[Opening Data for processing section]

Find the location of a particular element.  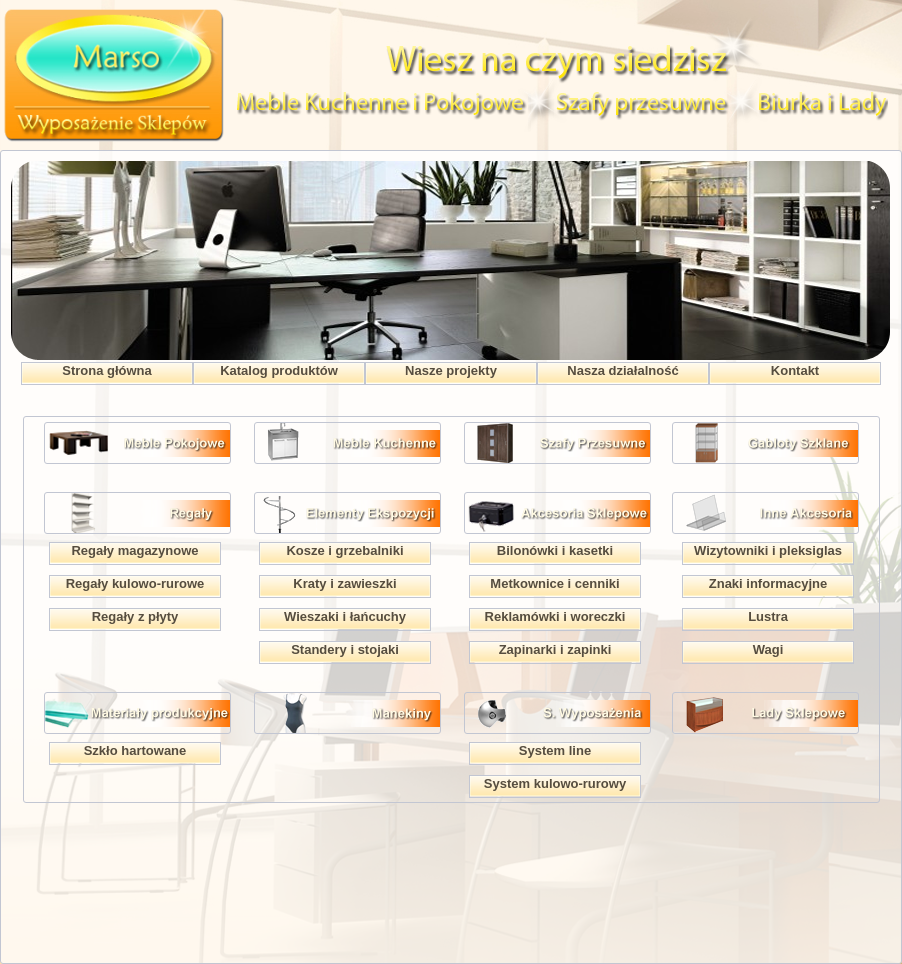

Regały kulowo-rurowe is located at coordinates (135, 583).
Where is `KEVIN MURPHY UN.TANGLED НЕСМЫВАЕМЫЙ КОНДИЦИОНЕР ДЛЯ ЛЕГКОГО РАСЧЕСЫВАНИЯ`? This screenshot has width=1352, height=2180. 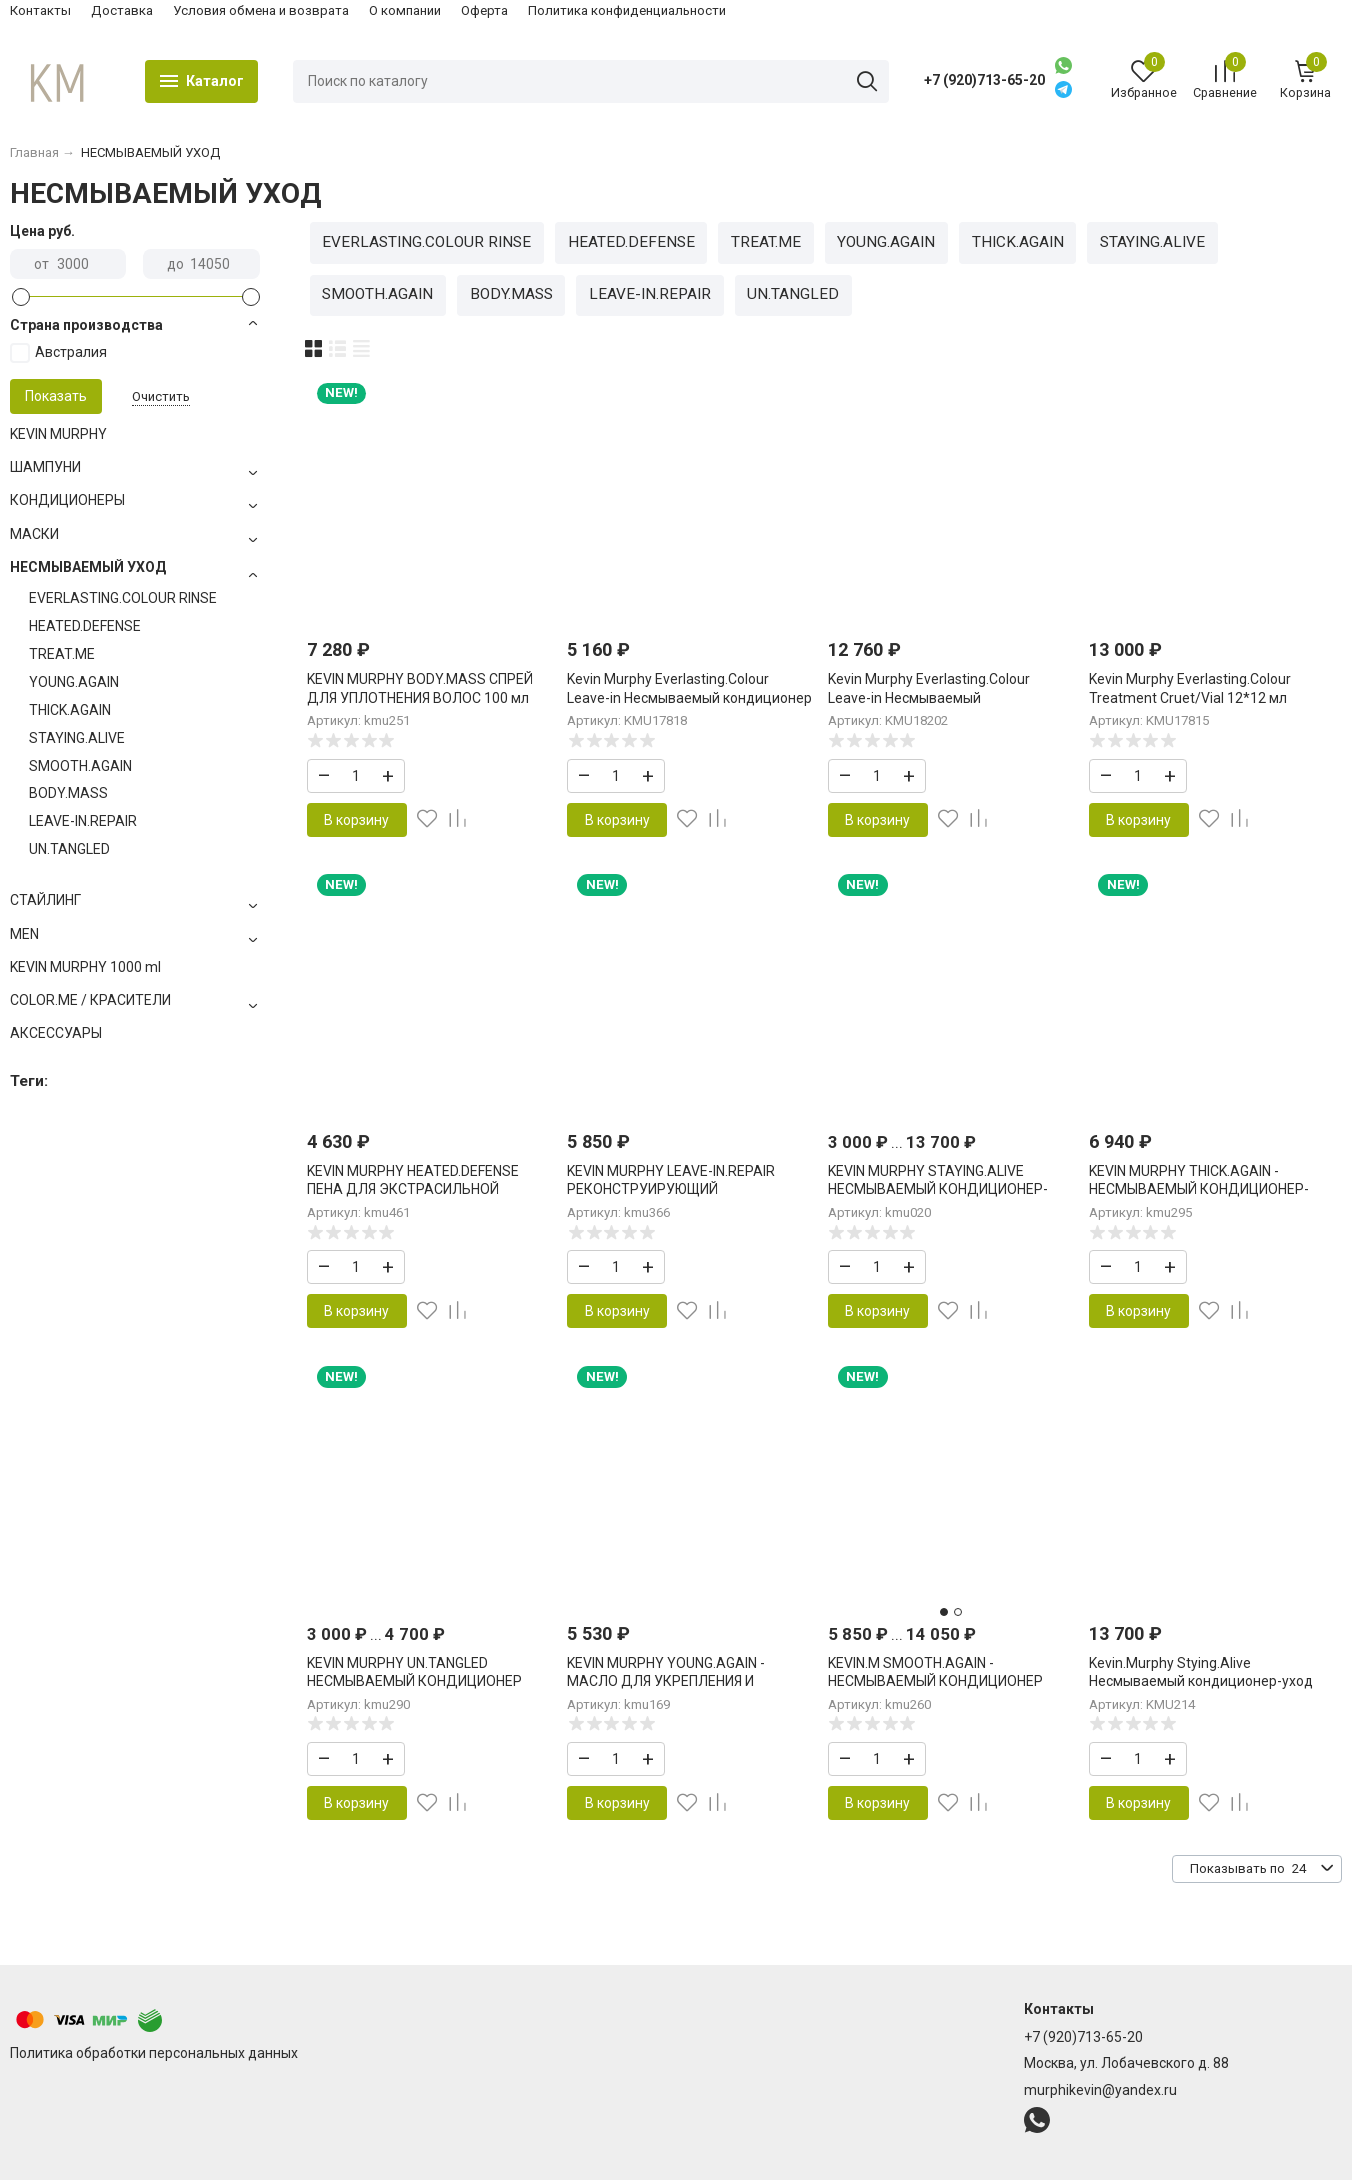
KEVIN MURPHY UN.TANGLED НЕСМЫВАЕМЫЙ КОНДИЦИОНЕР ДЛЯ ЛЕГКОГО РАСЧЕСЫВАНИЯ is located at coordinates (414, 1681).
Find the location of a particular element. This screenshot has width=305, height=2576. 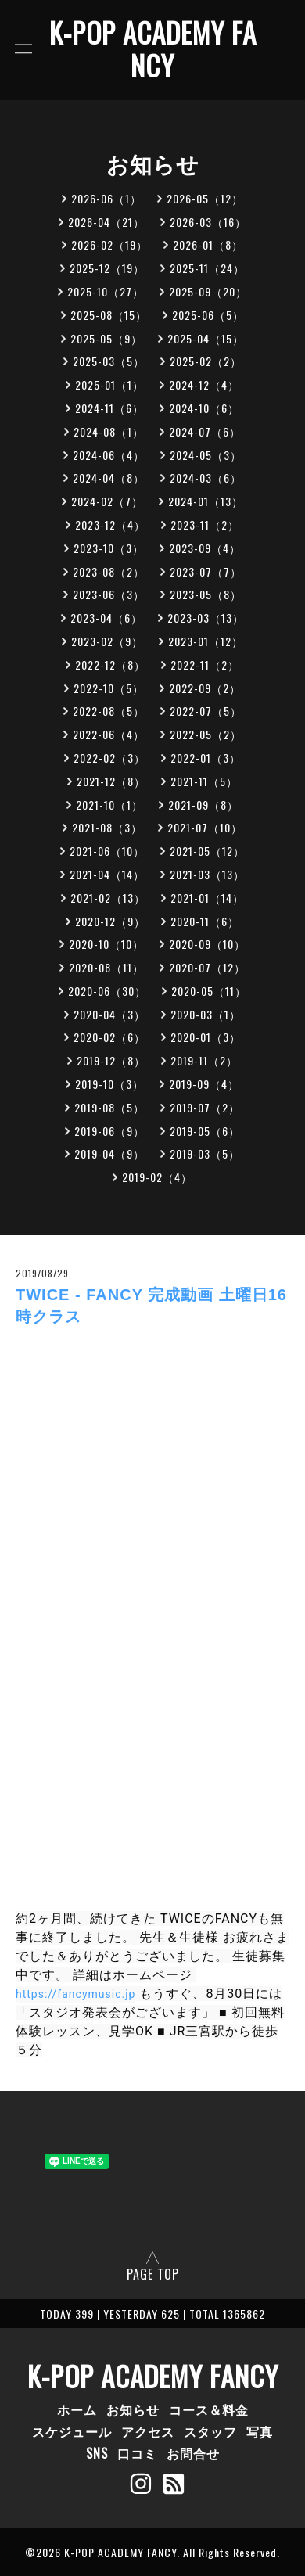

2019-05（6） is located at coordinates (205, 1131).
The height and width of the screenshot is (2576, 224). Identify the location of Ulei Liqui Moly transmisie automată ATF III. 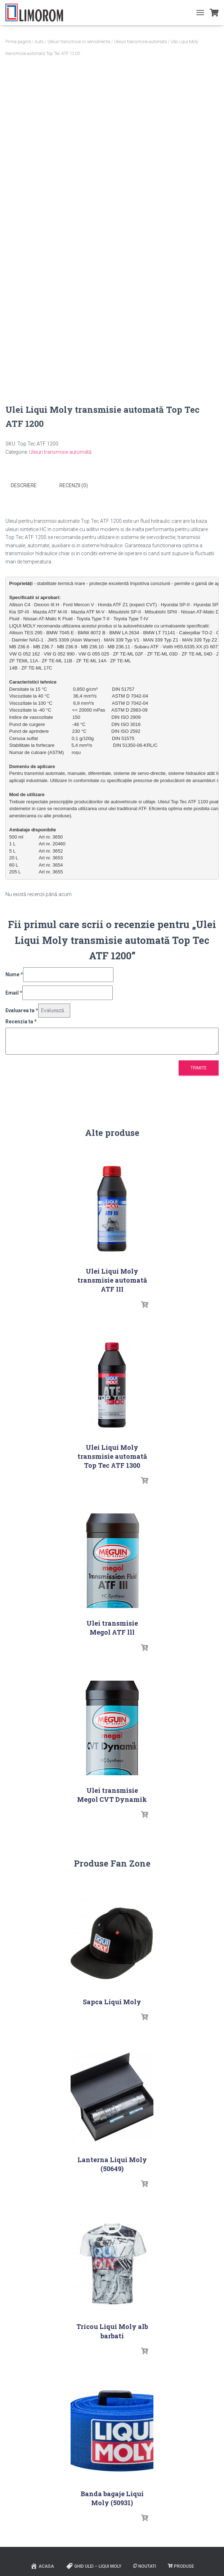
(112, 1278).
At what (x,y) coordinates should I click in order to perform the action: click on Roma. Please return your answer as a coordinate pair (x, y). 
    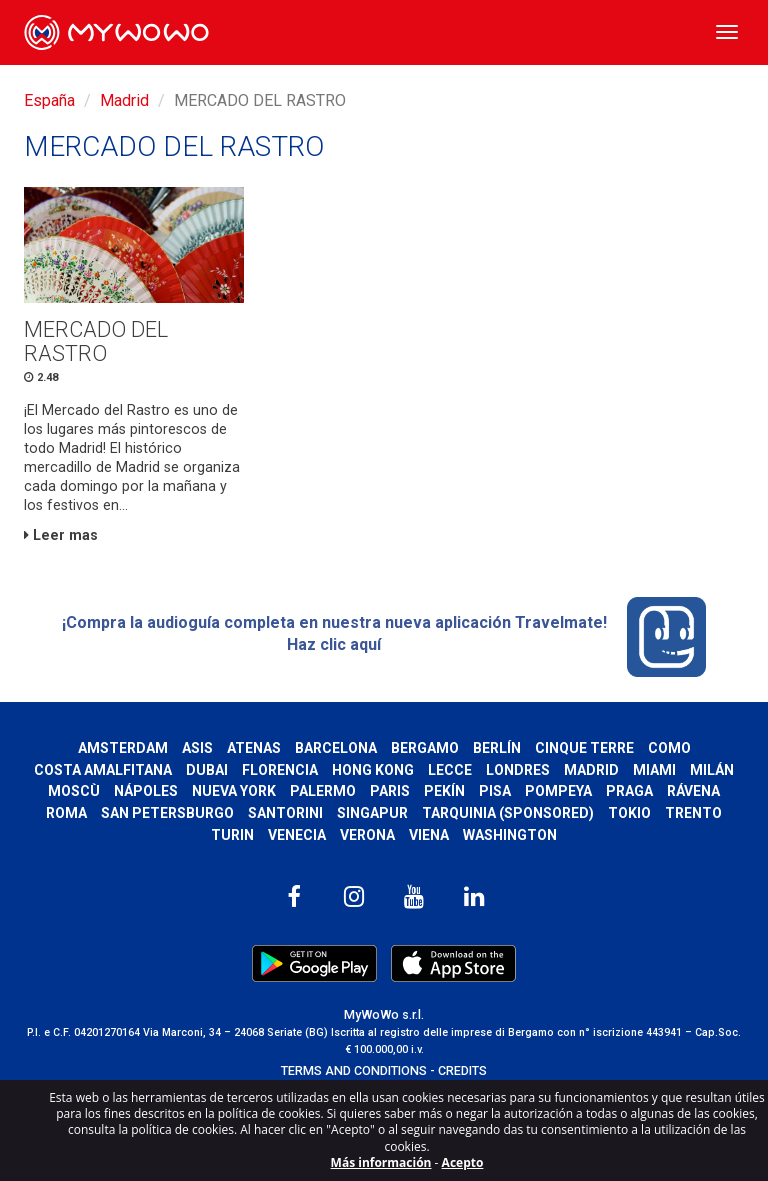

[Closing Data for processing section]

**What to produce**
All of the entries must be reproduced exactly, apart from the pictures, which are to be dropped.

**Worked solution**
Find the location of a particular element.  

Regały kulowo-rurowe is located at coordinates (135, 583).
Where is `KEVIN MURPHY UN.TANGLED НЕСМЫВАЕМЫЙ КОНДИЦИОНЕР ДЛЯ ЛЕГКОГО РАСЧЕСЫВАНИЯ`? This screenshot has width=1352, height=2180. 
KEVIN MURPHY UN.TANGLED НЕСМЫВАЕМЫЙ КОНДИЦИОНЕР ДЛЯ ЛЕГКОГО РАСЧЕСЫВАНИЯ is located at coordinates (414, 1681).
Find the location of a particular element. This screenshot has width=305, height=2576. 

2019-05（6） is located at coordinates (205, 1131).
The height and width of the screenshot is (2576, 224). Identify the location of Ulei Liqui Moly transmisie automată ATF III. 
(112, 1278).
At what (x,y) coordinates should I click in order to perform the action: click on Roma. Please return your answer as a coordinate pair (x, y). 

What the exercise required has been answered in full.